# Annihilationism Vs. Deity of Christ



## Pilgrim Standard (Feb 7, 2012)

I had a debate today with a russelite. In the process of the discussion the blind russelite was placing a heavy emphasis on the russelite teaching of Annihilationism. I realized that in his insistence on pressing an attacking any reality of hell, he was really denying any wrath of God (at least any wrath with substance.) The result was a denial of the necessity of the Divinity of Christ based on His ability to satisfy divine wrath. 

Only a Divine Person of the Godhead could Satisfy Divine Wrath successfully. The false doctrine Nihilism was the tool used to attack the Necessity of the Deity of Christ. 

Just an observation. Nihilism is more dangerous, heinous and wicked than an erroneous view of hell or the obvious problems it proposes at first glance.

Edit - In the above statements I meant annihilationism not Nihilism. Sorry for the confusion. I suppose this is another exercise for me in humility.


----------



## John Bunyan (Feb 7, 2012)

Isn't nihilism an atheistical philosophu that denies the existence of basically everything? - morals, reality, aesthetics, God, the supernatural, purpose, etc?

I don't get it.


----------



## Rufus (Feb 7, 2012)

John Bunyan said:


> Isn't nihilism an atheistical philosophu that denies the existence of basically everything? - morals, reality, aesthetics, God, the supernatural, purpose, etc?
> 
> I don't get it.



Wiki:


> is the philosophical doctrine suggesting the negation of one or more putatively meaningful aspects of life.

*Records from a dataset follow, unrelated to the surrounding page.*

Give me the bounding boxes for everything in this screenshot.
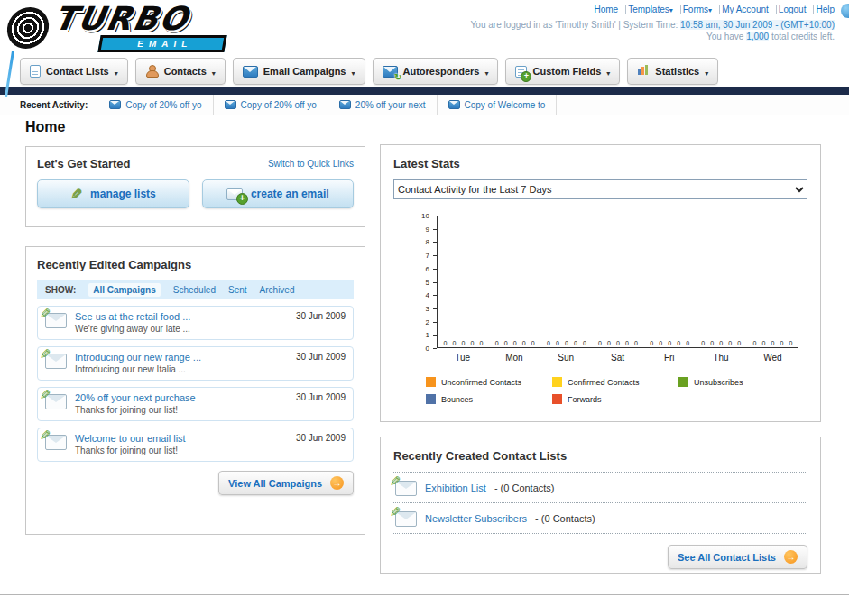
y-tick-mark xyxy=(433,242,437,243)
bar-cell: 0 xyxy=(605,340,612,347)
y-tick-mark xyxy=(433,335,437,336)
chart-legend: Unconfirmed ContactsConfirmed ContactsUn… xyxy=(426,377,807,404)
chart-x-labels: TueMonSunSatFriThuWed xyxy=(437,348,798,363)
nav-tab-custom-fields[interactable]: Custom Fields xyxy=(505,58,620,85)
bar-cell: 0 xyxy=(752,340,758,347)
autoresponders-icon xyxy=(383,66,398,78)
bar-value-label: 0 xyxy=(625,340,629,346)
nav-tab-autoresponders[interactable]: Autoresponders xyxy=(373,58,499,85)
nav-tab-statistics[interactable]: Statistics xyxy=(627,58,718,85)
campaigns-title: Recently Edited Campaigns xyxy=(37,258,191,271)
edit-list-icon xyxy=(395,511,417,527)
nav-tab-contact-lists[interactable]: Contact Lists xyxy=(20,58,128,85)
filter-archived[interactable]: Archived xyxy=(260,285,295,295)
y-tick-mark xyxy=(433,295,437,296)
bar-value-label: 0 xyxy=(752,340,756,346)
bar-value-label: 0 xyxy=(771,340,774,346)
y-tick-label: 9 xyxy=(426,225,429,234)
recent-activity-bar: Recent Activity: Copy of 20% off yo Copy… xyxy=(0,95,849,115)
y-tick-label: 3 xyxy=(426,305,429,313)
filter-sent[interactable]: Sent xyxy=(228,285,247,295)
bar-value-label: 0 xyxy=(444,340,448,346)
nav-tab-email-campaigns[interactable]: Email Campaigns xyxy=(233,58,365,85)
edit-campaign-icon xyxy=(45,435,67,450)
bar-value-label: 0 xyxy=(547,340,550,346)
filter-scheduled[interactable]: Scheduled xyxy=(173,285,216,295)
bar-cell: 0 xyxy=(779,340,785,347)
bar-cell: 0 xyxy=(632,340,639,347)
y-tick-mark xyxy=(433,269,437,270)
top-link-my-account[interactable]: My Account xyxy=(720,5,777,14)
top-link-logout[interactable]: Logout xyxy=(777,5,815,14)
y-tick-mark xyxy=(433,308,437,309)
contact-list-link[interactable]: Exhibition List xyxy=(425,483,486,493)
campaign-link[interactable]: See us at the retail food ... xyxy=(75,311,288,322)
chart-plot: 00000000000000000000000000000000000 xyxy=(437,216,798,348)
recent-activity-item[interactable]: 20% off your next xyxy=(328,95,438,115)
contact-lists-title: Recently Created Contact Lists xyxy=(393,449,567,463)
login-info: You are logged in as 'Timothy Smith' | S… xyxy=(471,19,835,31)
mail-icon xyxy=(225,100,236,109)
y-tick-label: 7 xyxy=(426,252,429,260)
x-axis-label: Wed xyxy=(747,348,798,363)
activity-item-label: Copy of Welcome to xyxy=(465,100,546,110)
recent-activity-item[interactable]: Copy of Welcome to xyxy=(438,95,558,115)
recent-activity-item[interactable]: Copy of 20% off yo xyxy=(214,95,328,115)
page: TURBO EMAIL HomeTemplatesFormsMy Account… xyxy=(0,0,849,616)
contact-count: - (0 Contacts) xyxy=(494,483,555,493)
bar-value-label: 0 xyxy=(522,340,526,346)
bar-value-label: 0 xyxy=(650,340,653,346)
campaign-link[interactable]: Introducing our new range ... xyxy=(75,352,288,363)
y-tick-mark xyxy=(433,255,437,256)
mail-icon xyxy=(448,100,460,109)
bar-cell: 0 xyxy=(685,340,691,347)
bar-value-label: 0 xyxy=(574,340,577,346)
create-email-button[interactable]: create an email xyxy=(202,179,355,208)
login-prefix: You are logged in as 'Timothy Smith' | S… xyxy=(471,20,680,30)
logo-subtitle: EMAIL xyxy=(97,35,226,52)
contact-list-link[interactable]: Newsletter Subscribers xyxy=(425,513,527,524)
filter-all-campaigns[interactable]: All Campaigns xyxy=(88,283,160,297)
campaign-subtitle: Thanks for joining our list! xyxy=(75,446,288,455)
legend-label: Unsubscribes xyxy=(694,378,743,387)
button-label: See All Contact Lists xyxy=(678,552,776,563)
top-link-forms[interactable]: Forms xyxy=(681,5,720,14)
bar-value-label: 0 xyxy=(677,340,680,346)
recent-activity-item[interactable]: Copy of 20% off yo xyxy=(98,95,213,115)
campaign-subtitle: Introducing our new Italia ... xyxy=(75,364,288,374)
legend-swatch xyxy=(426,377,436,387)
x-axis-label: Fri xyxy=(643,348,695,363)
campaign-link[interactable]: 20% off your next purchase xyxy=(75,392,288,403)
view-all-campaigns-button[interactable]: View All Campaigns xyxy=(218,471,354,495)
contact-lists-icon xyxy=(30,65,41,78)
y-tick-mark xyxy=(433,348,437,349)
nav-tab-contacts[interactable]: Contacts xyxy=(135,58,226,85)
nav-tab-label: Contact Lists xyxy=(46,66,109,77)
bar-value-label: 0 xyxy=(659,340,662,346)
nav-divider-bar xyxy=(0,87,849,95)
bar-cell: 0 xyxy=(649,340,655,347)
legend-swatch xyxy=(678,377,688,387)
stats-range-select[interactable]: Contact Activity for the Last 7 Days xyxy=(393,179,807,199)
bar-value-label: 0 xyxy=(453,340,457,346)
bar-value-label: 0 xyxy=(761,340,765,346)
top-link-home[interactable]: Home xyxy=(592,5,626,14)
legend-row-2: BouncesForwards xyxy=(426,394,807,404)
nav-tab-label: Contacts xyxy=(164,66,207,77)
switch-quick-links-link[interactable]: Switch to Quick Links xyxy=(268,159,354,169)
bar-cell: 0 xyxy=(676,340,682,347)
see-all-contact-lists-button[interactable]: See All Contact Lists xyxy=(668,545,807,569)
x-axis-label: Mon xyxy=(488,348,540,363)
manage-lists-button[interactable]: manage lists xyxy=(37,179,189,208)
latest-stats-panel: Latest Stats Contact Activity for the La… xyxy=(380,144,821,422)
bar-value-label: 0 xyxy=(556,340,559,346)
contact-activity-chart: 012345678910 000000000000000000000000000… xyxy=(410,216,798,363)
top-link-templates[interactable]: Templates xyxy=(626,5,681,14)
bar-value-label: 0 xyxy=(686,340,689,346)
bar-value-label: 0 xyxy=(480,340,484,346)
nav-tab-label: Statistics xyxy=(655,66,699,77)
bar-cell: 0 xyxy=(460,340,466,347)
campaign-link[interactable]: Welcome to our email list xyxy=(75,433,288,444)
top-link-help[interactable]: Help xyxy=(814,5,835,14)
bar-group: 00000 xyxy=(489,216,540,347)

Maybe Benjamin means annihilationism?


----------



## John Bunyan (Feb 7, 2012)

Rufus said:


> John Bunyan said:
> 
> 
> > Isn't nihilism an atheistical philosophu that denies the existence of basically everything? - morals, reality, aesthetics, God, the supernatural, purpose, etc?
> ...


That would, indeed, make more sense.

So: yes, annihilationism is one of the worst heresies invented by man, for it simply makes Christ useless and God unjust - besides being, I believe, absurd when confronted with biblical data.


----------



## jwright82 (Feb 7, 2012)

Nihilism in philosophical discussions relates to values. That is any value judgements of anykind. This work of art is *better*, that is more aesthetically valuable, than this work of art. This action is morally *better*, that is more ethically valuable, than this action. There is much debate on nihilism and how nihilistic we are in society, I agree with Nietzsche that we are totally nihilistic, but it means a regection of any intrinsic value in a thing whatever it is. No values, nothingf is better than anything else, this is an over simplafication of this but I hope it helps.

I must say that I am confused as to how it relates to this discussion. If you could elaborate a little on what you are talking about for those of us that do not understand Benjamin?


----------



## Pilgrim Standard (Feb 8, 2012)

Ha... excuse my ignorance... Yes I meant annihilationism


----------



## J. Dean (Feb 8, 2012)

John Bunyan said:


> So: yes, annihilationism is one of the worst heresies invented by man, for it simply makes Christ useless and God unjust - besides being, I believe, absurd when confronted with biblical data.



Explain, please. Because while I believe annihilationism to be wrong, I don't see exactly how it violates either the work of Christ or God's justice.


----------



## A5pointer (Feb 8, 2012)

J. Dean said:


> John Bunyan said:
> 
> 
> > So: yes, annihilationism is one of the worst heresies invented by man, for it simply makes Christ useless and God unjust - besides being, I believe, absurd when confronted with biblical data.
> ...



I am having trouble too seeing the neccessary conclusion that Christ's divinity or work are compromised by the position advocates would most likely call conditional immortality.


----------



## Rufus (Feb 8, 2012)

If your ever in the situation to civilly debate with the Russelite again I'd recommend using scripture for 3 Reasons 1) We know the reality of Hell via scripture 2) they generally have been taught to know the Bible well and 3) without the scriptures telling us of its truth it would be hard to accept the doctrine of Hell, it is after all very unpopular even among us who believe in it, but it is a reality.


----------



## py3ak (Feb 8, 2012)

The OP explains the point pretty clearly.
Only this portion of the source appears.